**Work instructions**
From the records below, set down exactly the lines starting with the line that contains "NASA’s Expedition Crew" and going on through the line that contains "Cotton grass (Eriophorum angustifolium) is a". Nothing else is wanted.

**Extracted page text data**
● ● ●

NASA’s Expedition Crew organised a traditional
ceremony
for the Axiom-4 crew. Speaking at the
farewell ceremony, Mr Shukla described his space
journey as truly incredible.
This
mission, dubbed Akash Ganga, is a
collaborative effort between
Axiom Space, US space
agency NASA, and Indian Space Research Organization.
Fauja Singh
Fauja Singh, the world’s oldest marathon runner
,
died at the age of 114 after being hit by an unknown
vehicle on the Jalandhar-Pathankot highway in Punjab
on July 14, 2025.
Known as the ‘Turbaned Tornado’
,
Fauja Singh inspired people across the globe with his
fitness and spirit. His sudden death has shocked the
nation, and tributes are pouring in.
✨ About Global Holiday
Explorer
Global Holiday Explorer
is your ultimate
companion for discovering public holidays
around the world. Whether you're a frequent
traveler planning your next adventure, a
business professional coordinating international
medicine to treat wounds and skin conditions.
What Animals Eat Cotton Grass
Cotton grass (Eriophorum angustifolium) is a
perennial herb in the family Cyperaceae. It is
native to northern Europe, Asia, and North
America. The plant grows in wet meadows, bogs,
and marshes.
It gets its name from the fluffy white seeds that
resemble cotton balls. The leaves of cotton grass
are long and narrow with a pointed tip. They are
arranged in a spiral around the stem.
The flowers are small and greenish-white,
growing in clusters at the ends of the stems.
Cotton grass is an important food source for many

● ● ●

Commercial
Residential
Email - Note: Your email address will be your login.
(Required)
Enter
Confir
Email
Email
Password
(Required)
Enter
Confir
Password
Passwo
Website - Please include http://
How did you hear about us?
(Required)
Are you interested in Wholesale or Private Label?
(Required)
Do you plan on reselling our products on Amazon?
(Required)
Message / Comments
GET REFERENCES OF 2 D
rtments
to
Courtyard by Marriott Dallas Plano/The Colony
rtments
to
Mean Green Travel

● ● ●

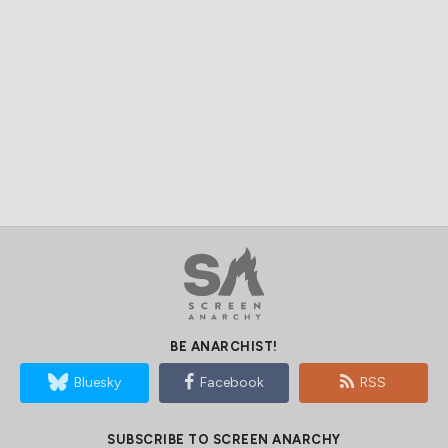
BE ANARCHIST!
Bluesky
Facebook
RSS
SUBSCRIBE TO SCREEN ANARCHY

● ● ●

**Solution for this exercise**
NASA’s Expedition Crew organised a traditional
ceremony
for the Axiom-4 crew. Speaking at the
farewell ceremony, Mr Shukla described his space
journey as truly incredible.
This
mission, dubbed Akash Ganga, is a
collaborative effort between
Axiom Space, US space
agency NASA, and Indian Space Research Organization.
Fauja Singh
Fauja Singh, the world’s oldest marathon runner
,
died at the age of 114 after being hit by an unknown
vehicle on the Jalandhar-Pathankot highway in Punjab
on July 14, 2025.
Known as the ‘Turbaned Tornado’
,
Fauja Singh inspired people across the globe with his
fitness and spirit. His sudden death has shocked the
nation, and tributes are pouring in.
✨ About Global Holiday
Explorer
Global Holiday Explorer
is your ultimate
companion for discovering public holidays
around the world. Whether you're a frequent
traveler planning your next adventure, a
business professional coordinating international
medicine to treat wounds and skin conditions.
What Animals Eat Cotton Grass
Cotton grass (Eriophorum angustifolium) is a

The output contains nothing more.